Bebí
sin sed y besé sin pasión a mi dama de humo con cara de alegría idílica, pero
no encontré ni la saciedad ni la excitación, sólo una luna más, resucitada por
las ganas de que brillase de millones de personas y el cumplimiento para pocos;
3 ó 4 suertudos.
Caminé
sin pies y reí sin boca porque lo verdaderamente importante no es lo que
quieres, sino lo que te lleva a lo que quieres porque “la felicidad está en la
antesala de la felicidad”.
Llevo
ya mucho sin gritar lo que susurro porque siempre se me escucha como ratón que
discute con gato, porque siempre me acallo ante el triste destino que me lleva
a lloriquear sin sentido.
En mi
camino de negrura de borracho, ésa que viven cuando van solos de madrugada por
calles desiertas donde sólo queda gente como ellos, vi familias despidiéndose
entre risas y abrazos, a niñatos emulando lo que creen que, por ser “de
adultos”, les hará más alfa y mis pasos resonando cual eco en mi cabeza,
metrónomo de ideas de las de puños cerrados y mandíbula encajada.
Vi con
los ojos cerrados y saboreé con mi mano pero nunca supe qué hacer cuando se me
caía el alma a sus pies y sólo me rescataban las ganas de volver a ver el
sonido de su sonrisa.
De
citalopram en prozac, mi piano se fue resquebrajando, poco a poco, hasta que
dejó de sentir; dejé de beber sin sed, besar sin pasión, caminar sin pies, reír
sin boca, ver con los ojos cerrados o saborear con mi mano, ni siquiera era
capaz de cantarle a los folios mis canciones, sólo podía quejarme de no poder
hacerlo. Algo le pasó al marfil de sus teclas y yo no eché cuenta cuando me
pedía a susurros que lo ayudase, supongo que, por eso, hoy día me siento
incapaz de susurrar a voces, quiero gritar en silencio y llorarle al mar,
echándole un pulso a ver quién sala más a quién.
Ya no
soy capaz de comer sin hambre ni de llorar de alegría, ahora soy más de
escuchar al tiempo en un sofá, un sillón, una silla, una cama…pasando sin
piedad. El único llanto que oigo es el de mi conciencia cuando aún no he hecho
lo que debo y me siento zombie, de traje y corbata, pero zombie.
¿Qué
más da? – Me dije. – No importa pagar por algo que quieres cuando sabes lo que
quieres, que es lo importante. – Y no estaba equivocado, era verdad que quería
lo que sabía que quería, pero… ¿cuánto estaba dispuesto a pagar?

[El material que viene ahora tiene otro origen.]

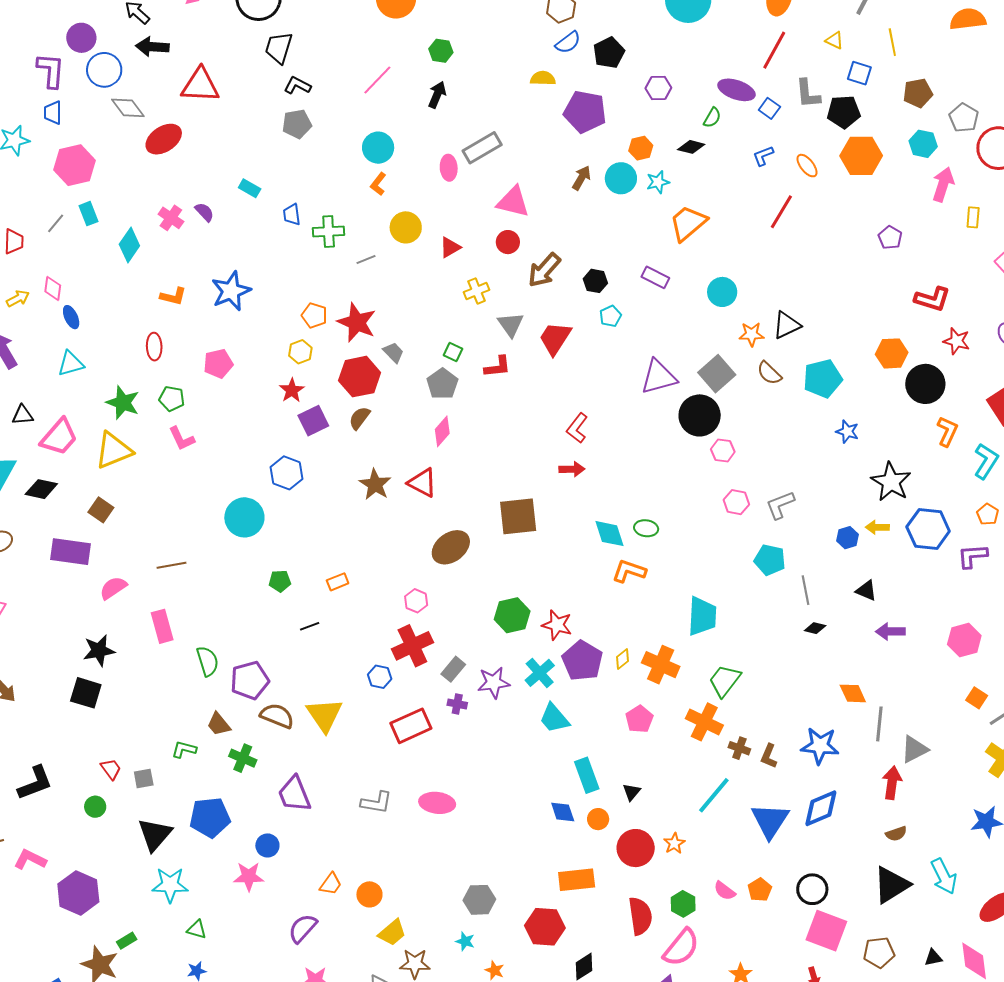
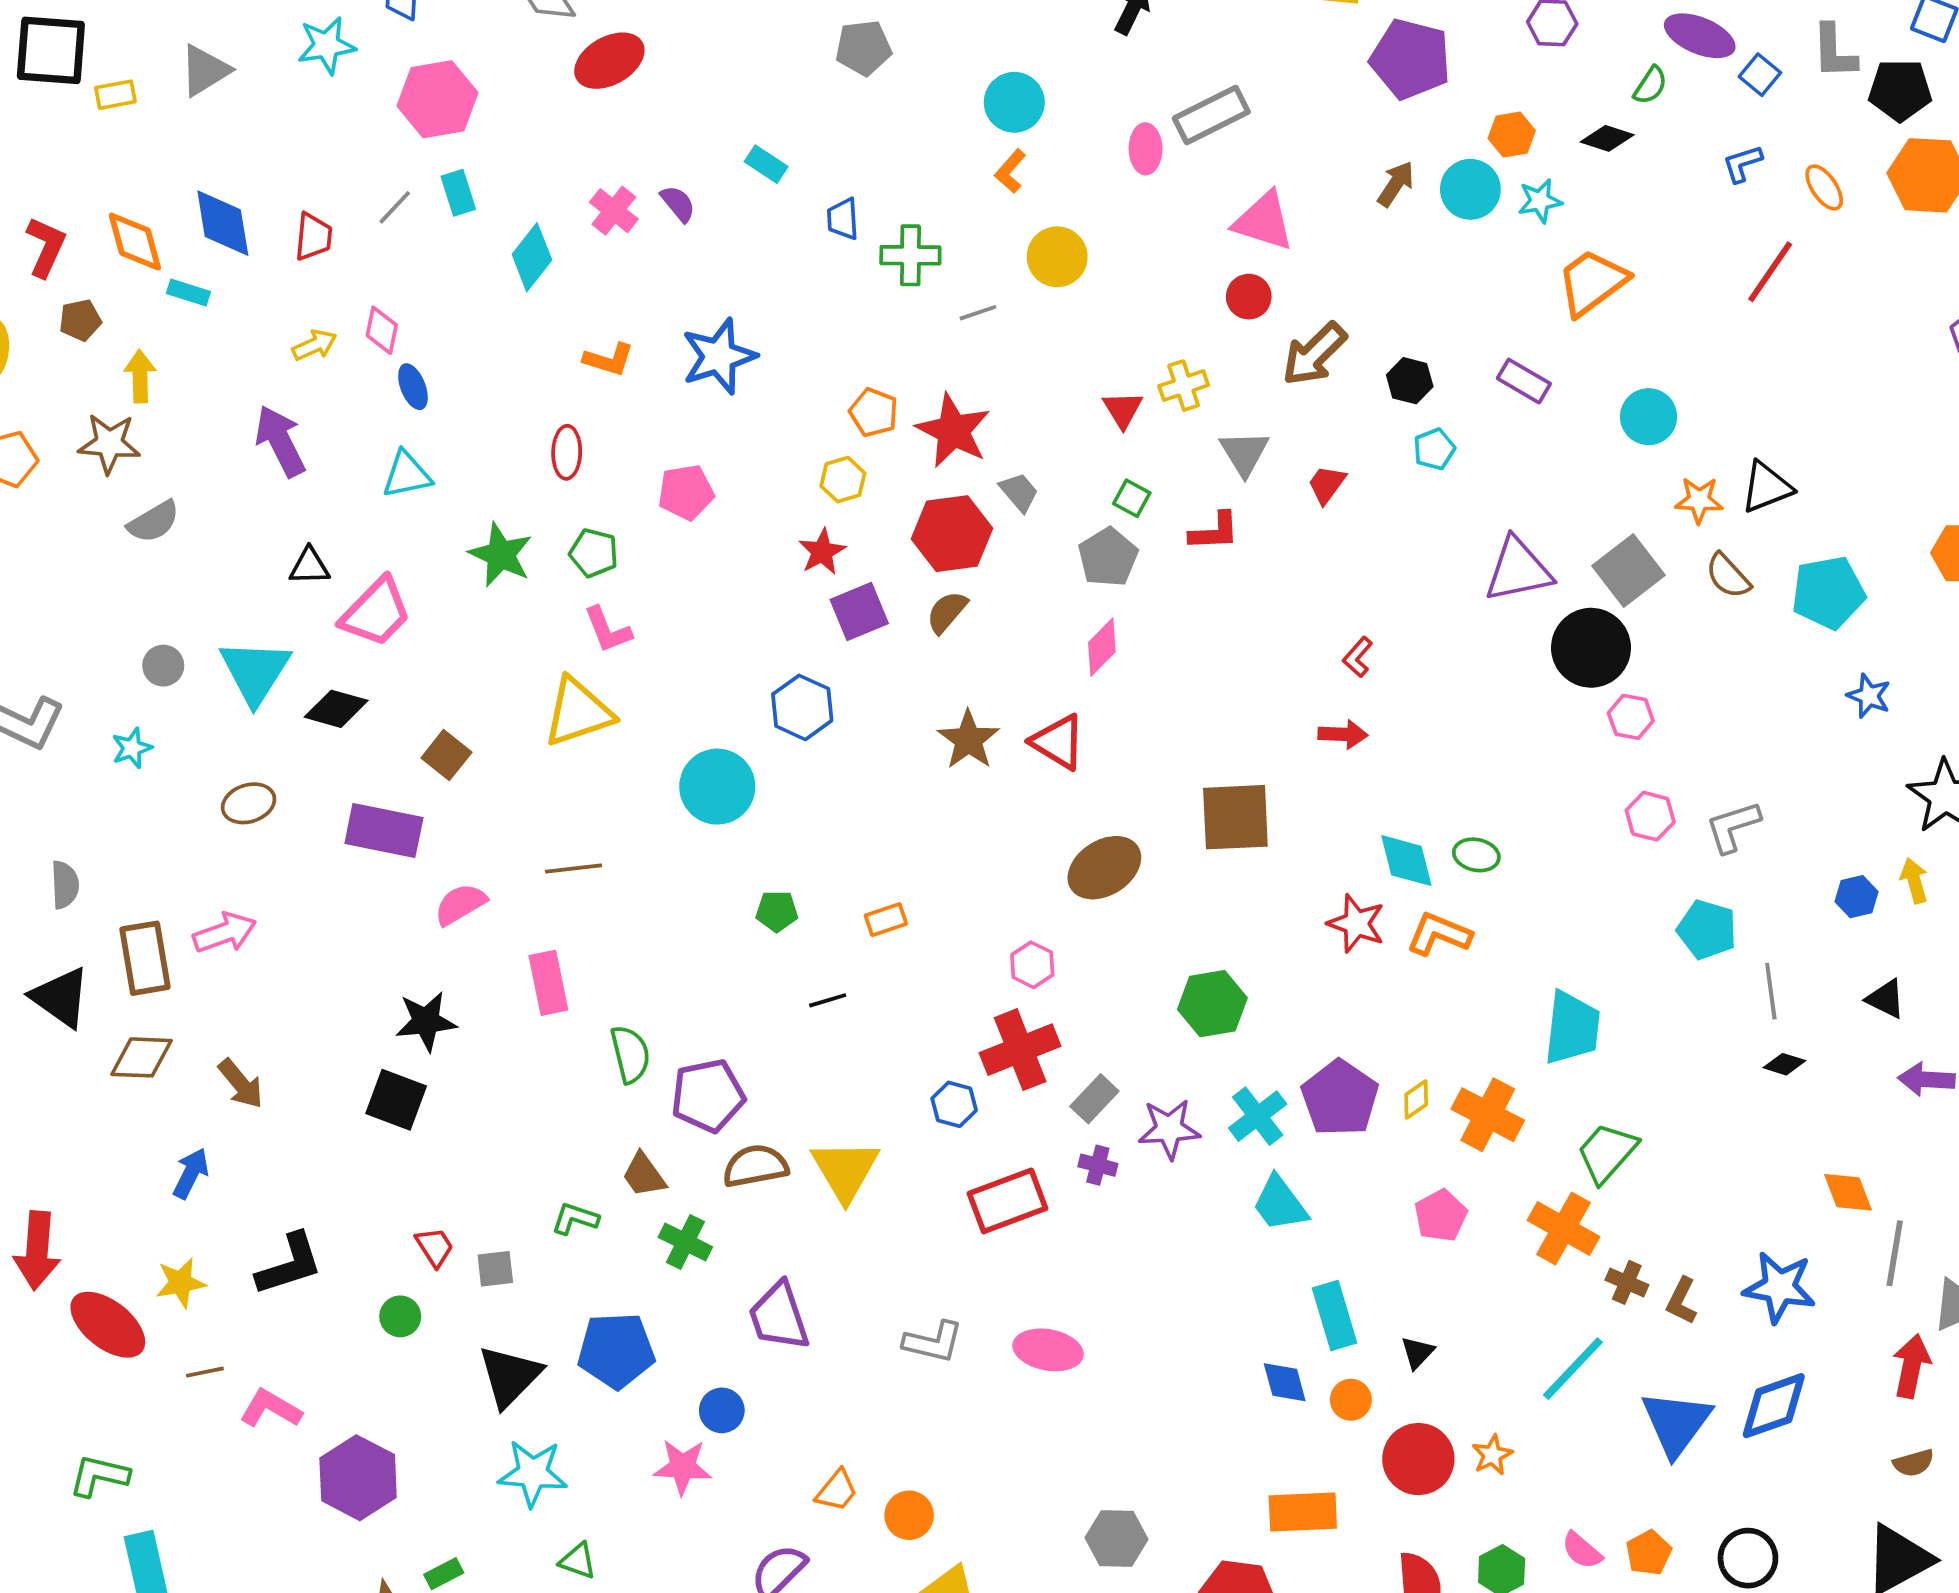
red triangle: (450, 247) -> (1123, 409), moved, turned -35
red trapezoid: (555, 338) -> (1327, 484), size x0.6
red L-shape: (577, 428) -> (1358, 657), size x0.7
yellow triangle: (114, 450) -> (578, 712), moved
yellow arrow: (877, 527) -> (1914, 881), turned 70
red star: (557, 625) -> (1356, 924), moved
brown semicircle: (277, 716) -> (755, 1166), turned -36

Ni yo mismo lo
sé, ni pregunté ni leí la letra pequeña, simplemente lo hice, cambié el humo
con aroma a naturaleza por vasitos de agua con pastillitas efervescentes y
sonrisas que no sé si se fuerzan o me salen solas; por una eterna paranoia de
no saber qué pasará cuando deje de medicarme el corazón, si seguiré como estoy
porque es como estoy o estaré como de verdad estoy, siendo clara evidencia de
que esto no es más que otra máscara, de plástico o probeta, da igual, máscara y
ésta, aún más cruel porque ni yo sé que la llevo, sólo lo sospecho.
Desarrollé
anticuerpos sin enfermedad y no dejo que nadie se me acerque porque le lanzo
radicales libres a la cara, no sé si por miedo, inseguridad o simplemente
facilidad para alejarme de los problemas pero sólo veo lágrimas cuando alguien
me intenta excavar la carne, y no suelen ser mías. Mis palabras dejaron de ser
de seda para convertirse en purísima nuez moscada; solas saben mal y pueden
llegar a ser tóxicas en cantidades superiores a 10 g., por lo que no sé cuánta
gente ha necesitado ya lavado de estómago de escucharme, leerme o, simplemente,
mirarme a la cara.
¿Qué
será? ¿Qué será? ¿Qué será? ¿Está mi piano roto o sólo sucio porque una
pastilla ha tapiado mi sala de música y ya nadie lo toca? ¿Por qué hoy he
podido escuchar su melodía? Empiezo a pensar que el humo me medica más que los
vasitos de agua y eso me da miedo porque, entonces, tengo claras muchas cosas;
ideas sobre la vida, la muerte y sobre lo que de verdad quiero. Ahora, más que
muchas veces, maldigo cumplir lo que prometo.